The company takes new drug research and development as the cornerstone of the company's development, and new drug research and development has a certain risk. According to the provisions of the National Drug Registration Administration measures, new drug research and development includes preclinical work, clinical research and drug production approval and other stages. Research and development work may be terminated at any of the above stages due to its own factors or approval. If the drug varieties developed by the company fail to achieve the expected safety and efficacy, or fail to pass the drug review, it may lead to the failure of new drug research and development.

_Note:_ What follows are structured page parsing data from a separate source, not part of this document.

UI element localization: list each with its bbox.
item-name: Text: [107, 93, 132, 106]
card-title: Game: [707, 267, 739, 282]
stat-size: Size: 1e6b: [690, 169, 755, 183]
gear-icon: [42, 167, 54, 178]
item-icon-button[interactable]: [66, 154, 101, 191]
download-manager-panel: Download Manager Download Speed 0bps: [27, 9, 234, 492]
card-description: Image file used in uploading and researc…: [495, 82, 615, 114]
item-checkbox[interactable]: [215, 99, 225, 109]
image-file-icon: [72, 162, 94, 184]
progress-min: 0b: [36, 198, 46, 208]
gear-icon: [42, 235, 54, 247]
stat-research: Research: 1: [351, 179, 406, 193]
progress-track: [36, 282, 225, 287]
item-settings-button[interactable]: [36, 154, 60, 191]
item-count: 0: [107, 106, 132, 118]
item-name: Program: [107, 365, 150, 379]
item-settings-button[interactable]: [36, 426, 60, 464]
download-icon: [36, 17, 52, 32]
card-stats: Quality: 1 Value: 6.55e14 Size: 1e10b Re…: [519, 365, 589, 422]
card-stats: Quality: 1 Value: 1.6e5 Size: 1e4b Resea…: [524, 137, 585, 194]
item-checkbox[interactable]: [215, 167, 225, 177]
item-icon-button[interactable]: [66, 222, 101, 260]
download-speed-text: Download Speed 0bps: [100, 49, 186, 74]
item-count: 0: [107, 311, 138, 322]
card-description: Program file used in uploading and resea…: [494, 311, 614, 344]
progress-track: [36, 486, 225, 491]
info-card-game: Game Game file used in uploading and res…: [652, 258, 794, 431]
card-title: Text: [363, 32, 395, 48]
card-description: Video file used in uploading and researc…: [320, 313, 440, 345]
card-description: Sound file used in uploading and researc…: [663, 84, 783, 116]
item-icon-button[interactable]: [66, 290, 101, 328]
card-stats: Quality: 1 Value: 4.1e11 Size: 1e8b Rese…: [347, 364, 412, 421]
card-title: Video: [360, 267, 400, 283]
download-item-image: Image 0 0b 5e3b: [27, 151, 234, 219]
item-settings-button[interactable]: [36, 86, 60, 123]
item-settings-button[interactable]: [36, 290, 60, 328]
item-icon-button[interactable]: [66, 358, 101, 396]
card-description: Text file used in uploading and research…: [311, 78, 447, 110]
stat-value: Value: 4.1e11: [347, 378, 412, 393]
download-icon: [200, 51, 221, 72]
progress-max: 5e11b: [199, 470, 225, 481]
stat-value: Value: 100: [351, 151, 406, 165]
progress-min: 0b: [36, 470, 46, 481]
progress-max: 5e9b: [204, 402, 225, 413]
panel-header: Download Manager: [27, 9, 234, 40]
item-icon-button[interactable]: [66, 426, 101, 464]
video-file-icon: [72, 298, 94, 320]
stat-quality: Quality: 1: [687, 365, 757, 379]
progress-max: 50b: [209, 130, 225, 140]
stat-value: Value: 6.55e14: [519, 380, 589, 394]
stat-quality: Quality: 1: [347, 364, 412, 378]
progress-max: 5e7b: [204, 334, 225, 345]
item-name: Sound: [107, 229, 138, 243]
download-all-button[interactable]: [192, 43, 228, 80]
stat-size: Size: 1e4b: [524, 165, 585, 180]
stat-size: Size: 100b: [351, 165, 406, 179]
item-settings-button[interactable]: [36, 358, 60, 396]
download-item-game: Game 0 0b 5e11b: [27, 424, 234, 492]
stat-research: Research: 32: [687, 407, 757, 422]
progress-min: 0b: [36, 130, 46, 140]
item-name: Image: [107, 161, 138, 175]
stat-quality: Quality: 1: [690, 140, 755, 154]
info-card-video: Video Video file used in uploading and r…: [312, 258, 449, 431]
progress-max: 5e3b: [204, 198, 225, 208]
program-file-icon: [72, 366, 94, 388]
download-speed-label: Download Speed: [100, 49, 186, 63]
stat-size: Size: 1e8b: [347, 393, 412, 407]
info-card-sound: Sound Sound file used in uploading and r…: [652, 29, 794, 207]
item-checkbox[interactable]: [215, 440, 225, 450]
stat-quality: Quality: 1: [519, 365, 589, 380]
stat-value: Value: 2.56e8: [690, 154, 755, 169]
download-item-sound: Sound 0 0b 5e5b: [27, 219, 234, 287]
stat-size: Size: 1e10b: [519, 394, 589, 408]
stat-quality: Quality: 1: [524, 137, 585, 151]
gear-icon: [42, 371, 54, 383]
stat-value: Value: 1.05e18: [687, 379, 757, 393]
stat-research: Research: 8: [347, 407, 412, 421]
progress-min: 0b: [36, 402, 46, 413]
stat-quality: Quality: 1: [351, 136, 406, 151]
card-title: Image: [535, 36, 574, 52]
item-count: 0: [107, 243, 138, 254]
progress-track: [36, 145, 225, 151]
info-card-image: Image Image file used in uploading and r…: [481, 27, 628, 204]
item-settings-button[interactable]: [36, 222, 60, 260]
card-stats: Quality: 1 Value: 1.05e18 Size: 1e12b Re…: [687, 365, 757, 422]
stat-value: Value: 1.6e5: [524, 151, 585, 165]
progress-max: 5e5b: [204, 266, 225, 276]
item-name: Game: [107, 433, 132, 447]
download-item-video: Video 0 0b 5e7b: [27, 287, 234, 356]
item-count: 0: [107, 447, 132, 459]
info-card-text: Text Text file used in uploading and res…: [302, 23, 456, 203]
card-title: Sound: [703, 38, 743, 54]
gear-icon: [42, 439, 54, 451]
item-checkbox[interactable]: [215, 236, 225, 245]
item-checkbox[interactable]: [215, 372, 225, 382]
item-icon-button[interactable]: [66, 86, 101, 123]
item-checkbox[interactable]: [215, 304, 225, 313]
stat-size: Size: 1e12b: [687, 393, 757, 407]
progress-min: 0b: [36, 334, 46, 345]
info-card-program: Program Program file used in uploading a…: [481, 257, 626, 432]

4.4 risk of cooperative production mode

1) risk of termination of cooperation: both the company and the partner agree that the term of cooperation shall be subject to the validity of the registration approval of the cooperative variety, and if the cooperative variety is completed and re-registered, the cooperation period shall be extended synchronously to the date of expiration of the re-registration. If the cooperative variety cannot be successfully re-registered when the registration period expires every five years, the cooperation between the issuer and the partner is at risk of termination, which in turn affects the performance of the issuer. 2) quality risk: in the cooperative production of drugs by the partner, if the partner fails to produce in strict accordance with the requirements of GMP, or the product quality is affected due to raw material procurement, storage, transportation and other reasons, and the company's cooperative production quality assurance team fails to find the above quality problems, the drug quality may not be guaranteed. 3) the risk of price increase: the cooperative production between the company and the partner is a normal business behavior, and the two parties will negotiate and adjust the processing cost according to the actual production cost. If the final processing cost has a large increase compared with the previous processing, there is a risk that the profit of the issuer will decrease due to the increase of processing cost.

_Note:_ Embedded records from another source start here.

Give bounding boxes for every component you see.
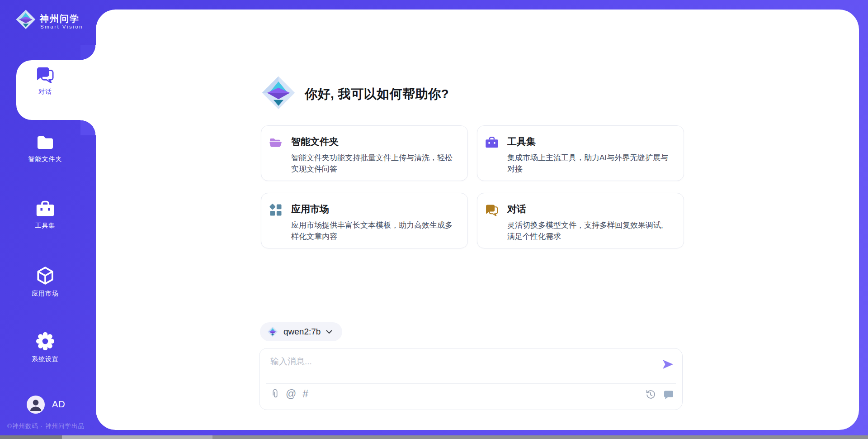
open-folder-icon (269, 136, 283, 149)
new-chat-button[interactable] (663, 389, 674, 400)
paperclip-icon (269, 388, 279, 399)
card-title: 工具集 (507, 135, 536, 148)
card-description: 集成市场上主流工具，助力AI与外界无缝扩展与 对接 (507, 152, 679, 175)
brand-name-en: Smart Vision (40, 24, 83, 29)
sidebar-item-label: 对话 (0, 88, 90, 96)
chat-bubbles-icon (485, 203, 499, 217)
feature-card-chat[interactable]: 对话 灵活切换多模型文件，支持多样回复效果调试, 满足个性化需求 (477, 193, 684, 248)
sidebar-item-chat[interactable]: 对话 (0, 66, 90, 96)
sidebar-item-label: 工具集 (0, 222, 90, 230)
brand-name-cn: 神州问学 (40, 13, 80, 25)
toolbox-icon (36, 200, 55, 217)
attach-file-button[interactable] (269, 388, 279, 399)
scrollbar-thumb[interactable] (62, 435, 212, 439)
card-description: 灵活切换多模型文件，支持多样回复效果调试, 满足个性化需求 (507, 220, 679, 242)
greeting-title: 你好, 我可以如何帮助你? (305, 86, 449, 103)
app-logo: 神州问学 Smart Vision (15, 9, 92, 33)
sidebar-item-label: 系统设置 (0, 355, 90, 363)
history-button[interactable] (645, 389, 656, 400)
greeting-diamond-icon (261, 75, 296, 110)
message-input[interactable] (270, 356, 641, 379)
model-diamond-icon (267, 326, 278, 337)
sidebar-item-app-market[interactable]: 应用市场 (0, 266, 90, 298)
toolbox-icon (485, 136, 499, 149)
mention-button[interactable]: @ (286, 388, 296, 399)
hash-icon: # (302, 388, 308, 399)
tab-fillet-top (80, 45, 97, 60)
card-description: 应用市场提供丰富长文本模板，助力高效生成多 样化文章内容 (291, 220, 463, 242)
sidebar-item-label: 智能文件夹 (0, 155, 90, 163)
sidebar-item-smart-folder[interactable]: 智能文件夹 (0, 134, 90, 163)
card-title: 对话 (507, 203, 526, 215)
gear-icon (36, 332, 55, 351)
feature-card-smart-folder[interactable]: 智能文件夹 智能文件夹功能支持批量文件上传与清洗，轻松 实现文件问答 (261, 125, 468, 181)
sidebar-item-label: 应用市场 (0, 290, 90, 298)
model-name: qwen2:7b (283, 327, 321, 337)
model-selector[interactable]: qwen2:7b (260, 322, 342, 341)
apps-grid-icon (269, 203, 283, 217)
chevron-down-icon (326, 330, 332, 334)
tab-fillet-bottom (80, 120, 97, 135)
user-initials: AD (52, 399, 66, 410)
send-icon (661, 358, 674, 370)
message-composer: @ # (259, 348, 683, 410)
card-title: 应用市场 (291, 203, 329, 215)
scrollbar-corner (0, 435, 62, 439)
card-description: 智能文件夹功能支持批量文件上传与清洗，轻松 实现文件问答 (291, 152, 463, 175)
cube-icon (36, 266, 55, 285)
topic-button[interactable]: # (302, 388, 308, 399)
card-title: 智能文件夹 (291, 135, 339, 148)
brand-diamond-icon (15, 9, 36, 30)
history-clock-icon (645, 389, 656, 400)
horizontal-scrollbar[interactable] (0, 435, 868, 439)
copyright-footer: ©神州数码 · 神州问学出品 (7, 422, 98, 430)
folder-icon (36, 134, 55, 151)
sidebar-item-settings[interactable]: 系统设置 (0, 332, 90, 363)
chat-bubble-icon (663, 389, 674, 400)
sidebar-item-toolset[interactable]: 工具集 (0, 200, 90, 230)
feature-card-toolset[interactable]: 工具集 集成市场上主流工具，助力AI与外界无缝扩展与 对接 (477, 125, 684, 181)
send-button[interactable] (661, 358, 674, 370)
chat-bubbles-icon (36, 66, 55, 83)
composer-divider (266, 383, 676, 384)
avatar (27, 396, 45, 414)
at-icon: @ (286, 388, 296, 399)
feature-card-app-market[interactable]: 应用市场 应用市场提供丰富长文本模板，助力高效生成多 样化文章内容 (261, 193, 468, 248)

V. valuation and pricing analysis

5.1 Comparative Analysis of similar companies in China

Based on the published results in 2016 and the average forecast results in 2017 and 2018, the average dynamic price-to-earnings ratio of 17-year and 18-year listed companies in the same industry is 34.77 times and 25.19 times. The median dynamic price-to-earnings ratio of Shenwan chemical preparation industry in 17 and 18 years is 38.85 times and 31.04 times.

5.2 valuation level and price range that can be given by the company

The company expects to raise 299.6845 million yuan net capital, assuming that the net fund raised is in line with expectations, the issuance fee is 32.7155 million yuan, the total amount of funds raised is expected to be 332.4 million yuan, and no more than 40 million shares are planned to be issued, all of which are publicly issued new shares, corresponding to the issue price of 8.31 yuan per share.

Considering the company's business structure and market competition, we believe that it is reasonable to give the company a 17-year price-to-earnings ratio of 35 times per share earnings. The reasonable valuation range of the company with the price-earnings ratio as the center and the positive or negative range of 20% is 13.86-16.63 yuan. Relative to the 2016 static price-to-earnings ratio (post-issue dilution) is 36.20-43.44 times.

The translation is provided by third-party software.